> _EXERCISE DESCRIPTION_: Below are lines of records; copy exactly those from the one containing "place in Fort Worth, Texas after this tale." through the one containing "responsiveness, incident trends, request", leaving the pictures behind.

(PROVIDED ENTRIES begins)

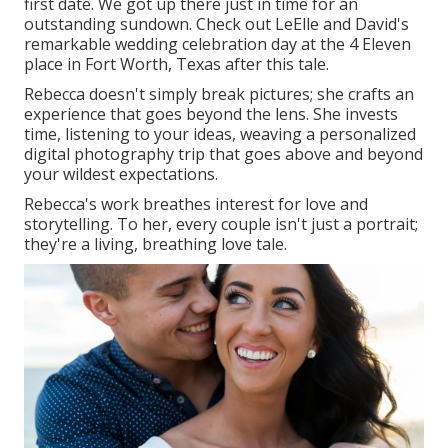
first date. We got up there just in time for an
outstanding sundown. Check out LeElle and David's
remarkable wedding celebration day at the 4 Eleven
place in Fort Worth, Texas after this tale.
Rebecca doesn't simply break pictures; she crafts an
experience that goes beyond the lens. She invests
time, listening to your ideas, weaving a personalized
digital photography trip that goes above and beyond
your wildest expectations.
Rebecca's work breathes interest for love and
storytelling. To her, every couple isn't just a portrait;
they're a living, breathing love tale.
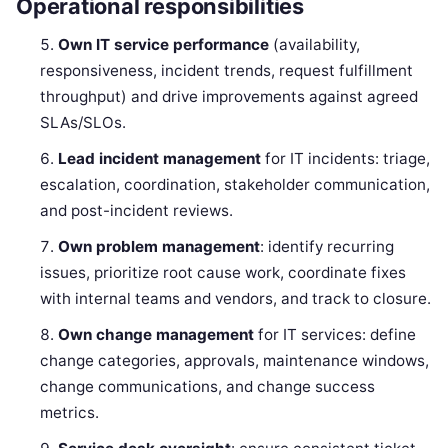
Operational responsibilities
Own IT service performance
(availability,
responsiveness, incident trends, request fulfillment
throughput) and drive improvements against agreed
SLAs/SLOs.
Lead incident management
for IT incidents: triage,
escalation, coordination, stakeholder communication,
and post-incident reviews.
Own problem management
: identify recurring
issues, prioritize root cause work, coordinate fixes
with internal teams and vendors, and track to closure.
Own change management
for IT services: define
change categories, approvals, maintenance windows,
change communications, and change success
metrics.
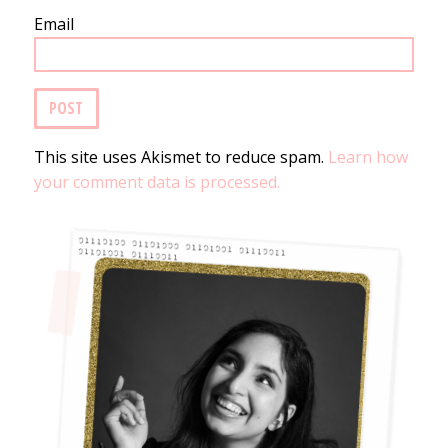
Email
This site uses Akismet to reduce spam.
Learn how
your comment data is processed.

(PROVIDED ENTRIES ends)

> _REPLY TO THE EXERCISE_:
place in Fort Worth, Texas after this tale.
Rebecca doesn't simply break pictures; she crafts an
experience that goes beyond the lens. She invests
time, listening to your ideas, weaving a personalized
digital photography trip that goes above and beyond
your wildest expectations.
Rebecca's work breathes interest for love and
storytelling. To her, every couple isn't just a portrait;
they're a living, breathing love tale.
Operational responsibilities
Own IT service performance
(availability,
responsiveness, incident trends, request fulfillment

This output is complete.